Ich überlege mir die *Sänger Spirit SX Heavy Feeder Rute* zuzulegen (3.90,-120gr.wg.). Da ich sehr oft am R-H-K sitze, sind die mitgelieferten Spitzen (1x 2oz, 3oz, 4oz) etwas zu hart. Daher meine Fragen: 
Ist das die gleiche Rute wie die *Sänger Spirit Heavy Feeder Rute??
*Kann man auch einfach ne leichtere spitze drauf machen??
Wenn ja, bekommt man diese so einfach??

Danke für alle antworten. 
LG Jonas


----------



## sam1000-0 (1. November 2013)

*AW: Sänger Spirit Heavy Feeder Rute*

Ich hatte die MP1 in 3, 90m als Lieblingsrute auf alles 
mögliche zm feedern eingesetzt.
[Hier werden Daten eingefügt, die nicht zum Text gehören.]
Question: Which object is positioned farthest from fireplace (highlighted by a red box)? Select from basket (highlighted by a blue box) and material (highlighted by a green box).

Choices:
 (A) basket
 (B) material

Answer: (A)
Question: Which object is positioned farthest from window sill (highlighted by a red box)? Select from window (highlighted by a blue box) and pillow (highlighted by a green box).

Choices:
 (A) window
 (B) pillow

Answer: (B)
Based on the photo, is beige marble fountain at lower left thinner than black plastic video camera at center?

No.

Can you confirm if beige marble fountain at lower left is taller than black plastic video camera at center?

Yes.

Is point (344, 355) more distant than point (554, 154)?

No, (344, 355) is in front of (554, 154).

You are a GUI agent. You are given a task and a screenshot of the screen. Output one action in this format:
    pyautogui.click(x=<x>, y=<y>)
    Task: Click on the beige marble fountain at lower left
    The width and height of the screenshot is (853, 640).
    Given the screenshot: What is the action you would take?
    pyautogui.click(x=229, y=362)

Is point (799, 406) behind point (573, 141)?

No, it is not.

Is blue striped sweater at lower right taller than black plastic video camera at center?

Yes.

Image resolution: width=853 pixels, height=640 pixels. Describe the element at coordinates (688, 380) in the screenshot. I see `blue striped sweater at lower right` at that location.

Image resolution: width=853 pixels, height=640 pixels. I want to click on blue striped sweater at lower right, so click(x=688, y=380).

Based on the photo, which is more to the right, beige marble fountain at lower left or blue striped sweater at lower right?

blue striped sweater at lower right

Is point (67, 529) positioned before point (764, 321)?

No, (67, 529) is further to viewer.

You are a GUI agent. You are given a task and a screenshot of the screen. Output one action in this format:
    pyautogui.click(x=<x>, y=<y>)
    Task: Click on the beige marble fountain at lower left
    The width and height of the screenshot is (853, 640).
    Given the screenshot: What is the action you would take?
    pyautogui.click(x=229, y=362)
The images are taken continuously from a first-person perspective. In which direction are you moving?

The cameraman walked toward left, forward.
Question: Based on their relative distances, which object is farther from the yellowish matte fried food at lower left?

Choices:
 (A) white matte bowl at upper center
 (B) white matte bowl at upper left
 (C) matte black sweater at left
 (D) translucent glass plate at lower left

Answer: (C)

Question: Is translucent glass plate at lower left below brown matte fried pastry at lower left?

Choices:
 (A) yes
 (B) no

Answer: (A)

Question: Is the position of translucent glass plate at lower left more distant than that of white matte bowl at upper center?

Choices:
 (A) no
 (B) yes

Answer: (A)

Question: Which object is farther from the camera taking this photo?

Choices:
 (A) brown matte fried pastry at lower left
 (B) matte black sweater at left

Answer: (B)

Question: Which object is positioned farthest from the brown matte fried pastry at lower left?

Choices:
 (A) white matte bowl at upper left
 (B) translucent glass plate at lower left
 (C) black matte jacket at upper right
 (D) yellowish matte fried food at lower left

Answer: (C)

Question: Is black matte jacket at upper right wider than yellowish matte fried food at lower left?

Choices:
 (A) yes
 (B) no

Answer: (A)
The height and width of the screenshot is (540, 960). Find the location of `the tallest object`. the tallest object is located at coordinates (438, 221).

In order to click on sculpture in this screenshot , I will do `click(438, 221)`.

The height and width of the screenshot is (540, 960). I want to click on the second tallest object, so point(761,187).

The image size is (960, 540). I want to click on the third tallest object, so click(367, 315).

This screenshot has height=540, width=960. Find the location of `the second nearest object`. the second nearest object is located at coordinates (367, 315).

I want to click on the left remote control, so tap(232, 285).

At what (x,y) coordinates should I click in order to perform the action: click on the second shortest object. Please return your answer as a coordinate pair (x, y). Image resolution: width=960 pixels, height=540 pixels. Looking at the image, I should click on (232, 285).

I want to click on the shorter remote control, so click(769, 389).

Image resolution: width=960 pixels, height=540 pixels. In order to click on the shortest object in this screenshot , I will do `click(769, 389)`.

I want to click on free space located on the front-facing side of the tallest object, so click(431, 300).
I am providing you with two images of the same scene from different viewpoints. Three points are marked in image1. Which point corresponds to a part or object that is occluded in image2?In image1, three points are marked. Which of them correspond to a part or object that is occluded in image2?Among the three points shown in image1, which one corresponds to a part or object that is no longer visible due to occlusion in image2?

Zum Beispiel auf 
Barben, Rotaugen, Brassen und auf Zander.
Gewässer waren Rhein, Kanäle (NRW) und Maas in Holland.
Eine  absolute Superrute, da muss man nur die Spitze 
dem Wg und Strömung anpassen.
In letzter Zeit gings mit der Rute nur noch auf Zander am
Rhein und die möchte ich neben meiner Dega Formel 1
auch bis 180g wg nicht mehr hergeben.


----------